Adsorption and structural change of beta-lactoglobulin at the diacylglycerol-water interface.

Diacylglycerol (DAG)/water and triacylglycerol (TAG)/water emulsions were prepared using beta-lactoglobulin (beta-LG) as an emulsifier. The oil phase (20% in emulsion) was mixed with beta-LG solution (1% beta-LG in water, pH 7) to prepare the emulsions. A fine oil-in-water emulsion was produced from both DAG and TAG oils. The interfacial protein concentration of the TAG emulsion was higher than that of the DAG emulsion. The zeta potential of the DAG oil droplet was higher than that of the TAG oil droplet. The front-surface fluorescence spectroscopy results revealed that tryptophan residues in beta-LG moved to the more hydrophobic environment during the adsorption of protein on the oil droplet surfaces. Changes in secondary structure of beta-LG during the adsorption were determined by FT-IR spectroscopy. Decreases in the beta-sheet content concomitant with increases in the alpha-helix content were observed during the adsorption to the oil droplets, and the degree of structural change was greater for beta-LG in the TAG emulsion than in the DAG emulsion, indicating the increased unfolding of adsorbed beta-LG on the TAG oil droplet surface. Results of interfacial tension measurement supported this speculation, that is, the increased unfolding of the protein at the TAG-water interface.
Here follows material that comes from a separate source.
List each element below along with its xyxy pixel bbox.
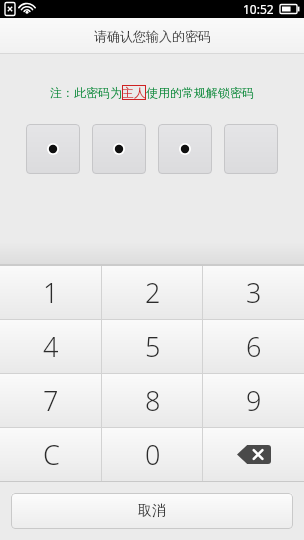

Trypsin- and proteinase K-catalyzed proteolysis was used to probe the topography of the adsorbed beta-LG on the oil droplet surface. SDS-PAGE analyses of liberated peptides after the proteolysis indicated the higher susceptibility of beta-LG adsorbed on the DAG oil droplet surface than on the TAG oil droplet surface. On the basis of all the results, we discussed the conformation of the adsorbed beta-LG on the two oil droplet surfaces.